**REQUIREMENT**
Lines before the one containing "Corep Toulouse Rangueil" are to be skipped; reproduce that line and the rest of the records below exactly.

Records from a data collection
###

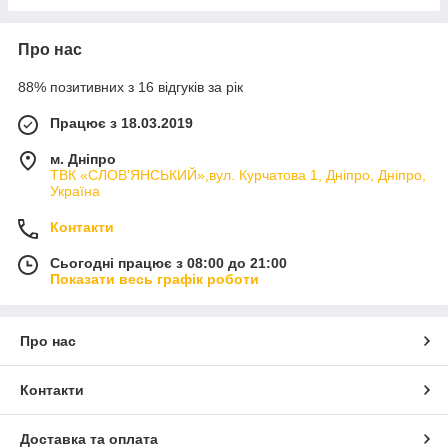
Про нас
88% позитивних з 16 відгуків за рік
Працює з 18.03.2019
м. Дніпро
ТВК «СЛОВ'ЯНСЬКИЙ»,вул. Курчатова 1, Дніпро, Дніпро,
Україна
Контакти
Сьогодні працює з 08:00 до 21:00
Показати весь графік роботи
Про нас
Контакти
Доставка та оплата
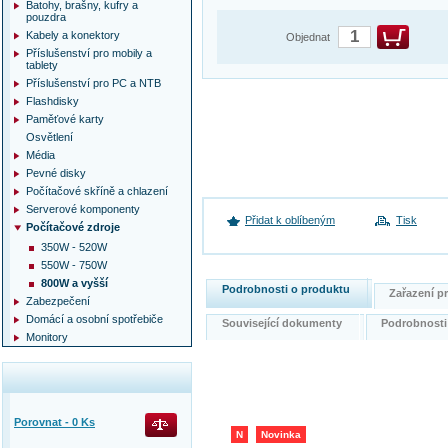
Batohy, brašny, kufry a
pouzdra
Kabely a konektory
Objednat
Příslušenství pro mobily a
tablety
Příslušenství pro PC a NTB
Flashdisky
Paměťové karty
Osvětlení
Média
Pevné disky
Počítačové skříně a chlazení
Serverové komponenty
Přidat k oblíbeným
Tisk
Počítačové zdroje
350W - 520W
550W - 750W
800W a vyšší
Podrobnosti o produktu
Zařazení 
Zabezpečení
Domácí a osobní spotřebiče
Související dokumenty
Podrobnost
Monitory
Porovnat -
0
Ks
N
Novinka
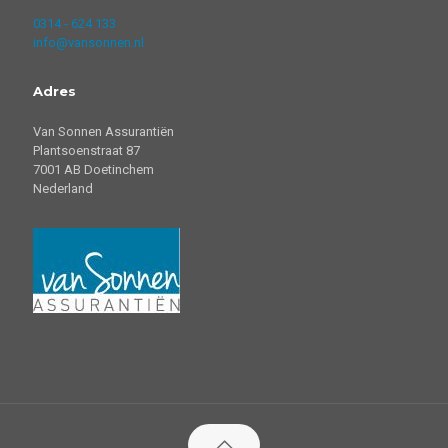
0314 - 624 133
info@vansonnen.nl
Adres
Van Sonnen Assurantiën
Plantsoenstraat 87
7001 AB Doetinchem
Nederland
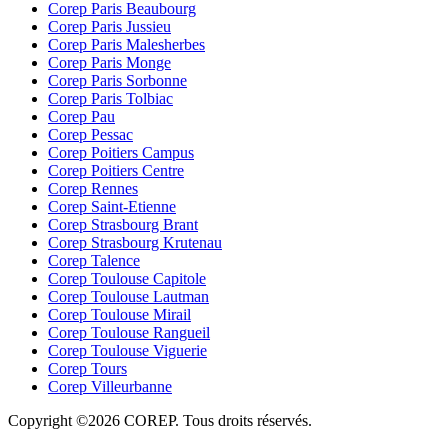
Corep Paris Beaubourg
Corep Paris Jussieu
Corep Paris Malesherbes
Corep Paris Monge
Corep Paris Sorbonne
Corep Paris Tolbiac
Corep Pau
Corep Pessac
Corep Poitiers Campus
Corep Poitiers Centre
Corep Rennes
Corep Saint-Etienne
Corep Strasbourg Brant
Corep Strasbourg Krutenau
Corep Talence
Corep Toulouse Capitole
Corep Toulouse Lautman
Corep Toulouse Mirail
Corep Toulouse Rangueil
Corep Toulouse Viguerie
Corep Tours
Corep Villeurbanne
Copyright ©2026 COREP. Tous droits réservés.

###

**ANSWER AREA**
Corep Toulouse Rangueil
Corep Toulouse Viguerie
Corep Tours
Corep Villeurbanne
Copyright ©2026 COREP. Tous droits réservés.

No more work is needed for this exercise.